Страшные слова. Беспощадные. Но они были сказаны. Более того, начертаны в письме. То есть врублены в историю. Непохоже на Герцена? Как сказать… Ведь один эпизод из Великой французской революции никогда не покидали его памяти: он не раз вспоминал, и притом во всеуслышание, что Робеспьер послал на эшафот Камилла Демулена, своего личного друга, но политического врага. Герцен с содроганием восхищался твердостью Робеспьера.
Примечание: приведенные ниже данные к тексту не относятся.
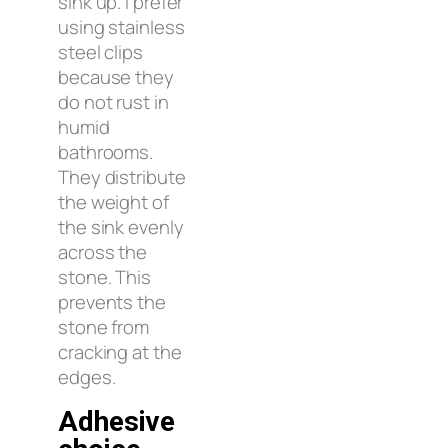
sink up. I prefer
using stainless
steel clips
because they
do not rust in
humid
bathrooms.
They distribute
the weight of
the sink evenly
across the
stone. This
prevents the
stone from
cracking at the
edges.
Adhesive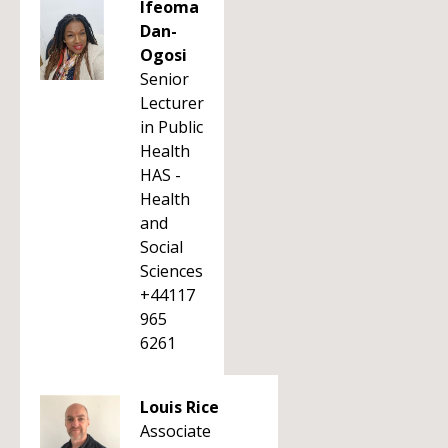
Ifeoma
Dan-
Ogosi
Senior
Lecturer
in Public
Health
HAS -
Health
and
Social
Sciences
+44117
965
6261
Louis Rice
Associate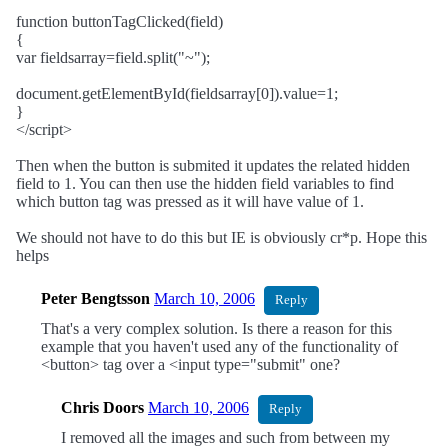
function buttonTagClicked(field)
{
var fieldsarray=field.split("~");
document.getElementById(fieldsarray[0]).value=1;
}
</script>
Then when the button is submited it updates the related hidden
field to 1. You can then use the hidden field variables to find
which button tag was pressed as it will have value of 1.
We should not have to do this but IE is obviously cr*p. Hope this
helps
Peter Bengtsson
March 10, 2006
Reply
That's a very complex solution. Is there a reason for this
example that you haven't used any of the functionality of
<button> tag over a <input type="submit" one?
Chris Doors
March 10, 2006
Reply
I removed all the images and such from between my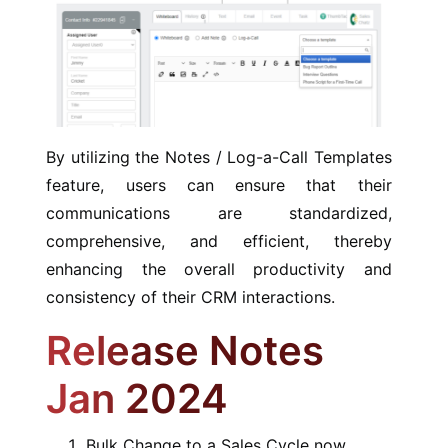
By utilizing the Notes / Log-a-Call Templates
feature, users can ensure that their
communications are standardized,
comprehensive, and efficient, thereby
enhancing the overall productivity and
consistency of their CRM interactions.
Release Notes
Jan 2024
Bulk Change to a Sales Cycle now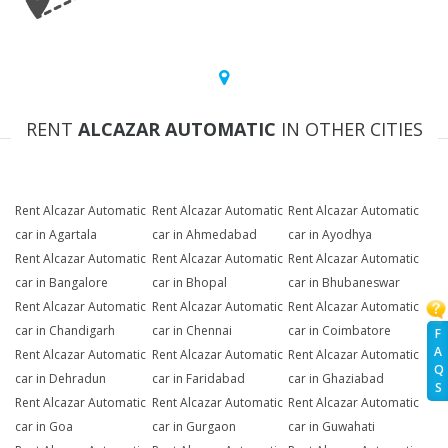
RENT
ALCAZAR AUTOMATIC
IN OTHER CITIES
Rent Alcazar Automatic
Rent Alcazar Automatic
Rent Alcazar Automatic
car in Agartala
car in Ahmedabad
car in Ayodhya
Rent Alcazar Automatic
Rent Alcazar Automatic
Rent Alcazar Automatic
car in Bangalore
car in Bhopal
car in Bhubaneswar
Rent Alcazar Automatic
Rent Alcazar Automatic
Rent Alcazar Automatic
car in Chandigarh
car in Chennai
car in Coimbatore
F
A
Rent Alcazar Automatic
Rent Alcazar Automatic
Rent Alcazar Automatic
Q
car in Dehradun
car in Faridabad
car in Ghaziabad
S
Rent Alcazar Automatic
Rent Alcazar Automatic
Rent Alcazar Automatic
car in Goa
car in Gurgaon
car in Guwahati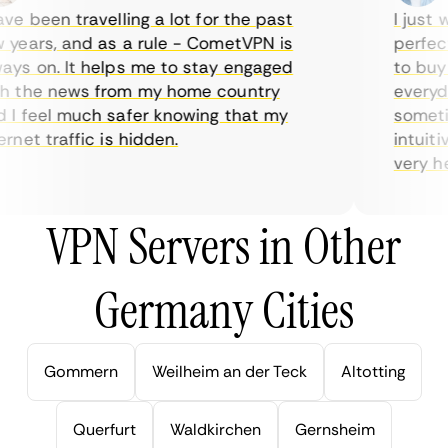
e been travelling a lot for the past
I just wa
ears, and as a rule - CometVPN is
perfect 
s on. It helps me to stay engaged
to buy ov
 the news from my home country
everyday
 feel much safer knowing that my
sometime
net traffic is hidden.
intuitive
very helpf
VPN Servers in Other
Germany Cities
Gommern
Weilheim an der Teck
Altotting
Querfurt
Waldkirchen
Gernsheim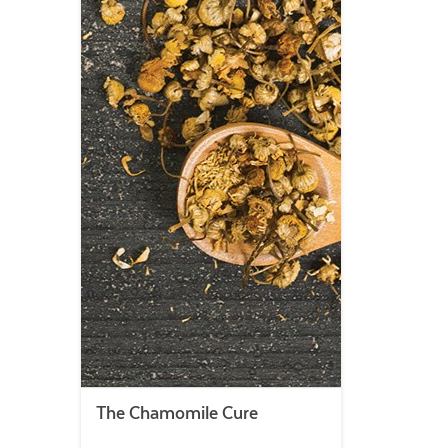
The Chamomile Cure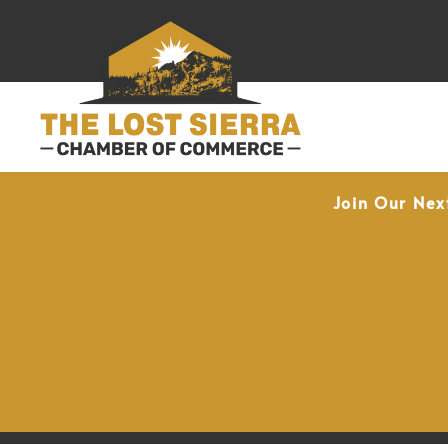
Join Our Nex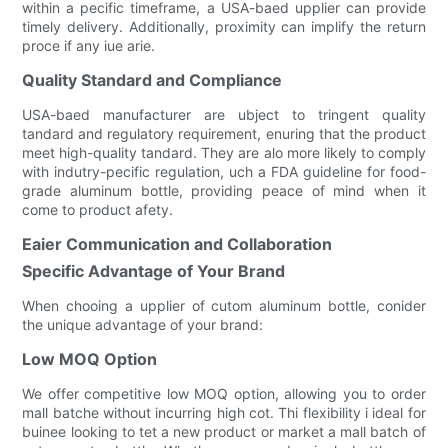
within a pecific timeframe, a USA-baed upplier can provide
timely delivery. Additionally, proximity can implify the return
proce if any iue arie.
Quality Standard and Compliance
USA-baed manufacturer are ubject to tringent quality
tandard and regulatory requirement, enuring that the product
meet high-quality tandard. They are alo more likely to comply
with indutry-pecific regulation, uch a FDA guideline for food-
grade aluminum bottle, providing peace of mind when it
come to product afety.
Eaier Communication and Collaboration
Specific Advantage of Your Brand
When chooing a upplier of cutom aluminum bottle, conider
the unique advantage of your brand:
Low MOQ Option
We offer competitive low MOQ option, allowing you to order
mall batche without incurring high cot. Thi flexibility i ideal for
buinee looking to tet a new product or market a mall batch of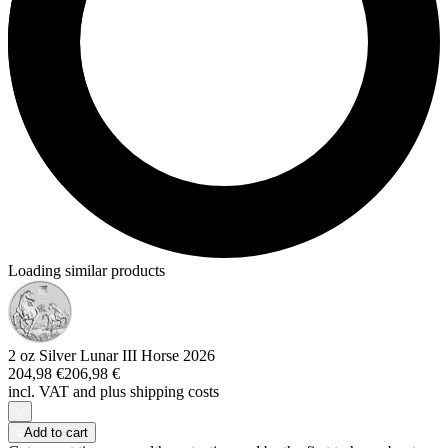
Loading similar products
2 oz Silver Lunar III Horse 2026
204,98 €
206,98 €
incl. VAT and
plus shipping costs
Add to cart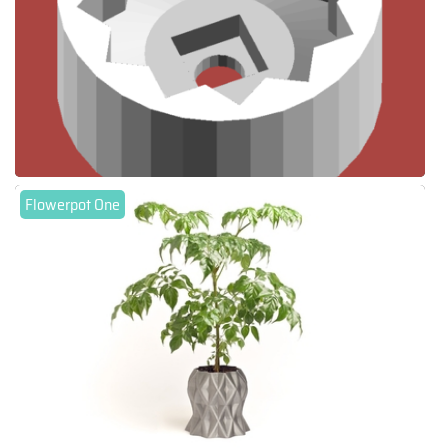
Flowerpot One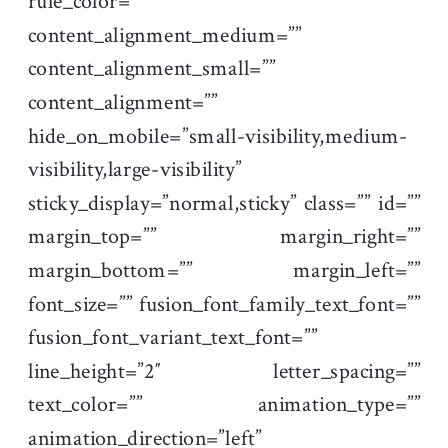
rule_color=””
content_alignment_medium=””
content_alignment_small=””
content_alignment=””
hide_on_mobile=”small-visibility,medium-
visibility,large-visibility”
sticky_display=”normal,sticky” class=”” id=””
margin_top=”” margin_right=””
margin_bottom=”” margin_left=””
font_size=”” fusion_font_family_text_font=””
fusion_font_variant_text_font=””
line_height=”2″ letter_spacing=””
text_color=”” animation_type=””
animation_direction=”left”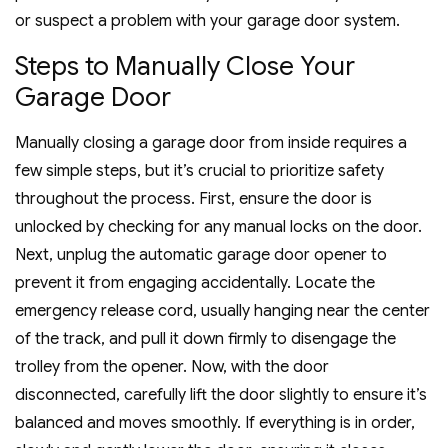
or suspect a problem with your garage door system.
Steps to Manually Close Your
Garage Door
Manually closing a garage door from inside requires a
few simple steps, but it’s crucial to prioritize safety
throughout the process. First, ensure the door is
unlocked by checking for any manual locks on the door.
Next, unplug the automatic garage door opener to
prevent it from engaging accidentally. Locate the
emergency release cord, usually hanging near the center
of the track, and pull it down firmly to disengage the
trolley from the opener. Now, with the door
disconnected, carefully lift the door slightly to ensure it’s
balanced and moves smoothly. If everything is in order,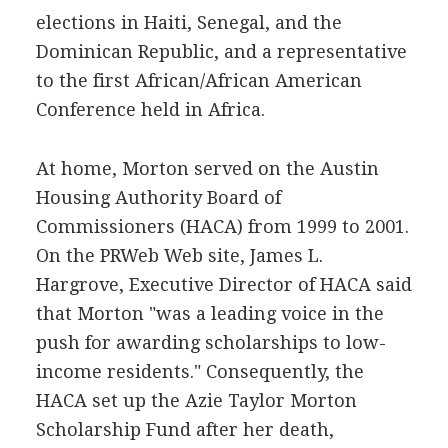
elections in Haiti, Senegal, and the
Dominican Republic, and a representative
to the first African/African American
Conference held in Africa.
At home, Morton served on the Austin
Housing Authority Board of
Commissioners (HACA) from 1999 to 2001.
On the PRWeb Web site, James L.
Hargrove, Executive Director of HACA said
that Morton "was a leading voice in the
push for awarding scholarships to low-
income residents." Consequently, the
HACA set up the Azie Taylor Morton
Scholarship Fund after her death,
В дальнейшем Герцен всегда выступал против «экс-профессора, когда-то простодушного, а потом озлобленного, видя, что здоровая молодежь не может сочувствовать его золотушной мысли».
В чем же возможная польза от этого «Письма к издателю» двух идеологов дворянского умеренного либерализма, не только решительно не совпадающих, но прямо противоположных его революционно-демократическим убеждениям?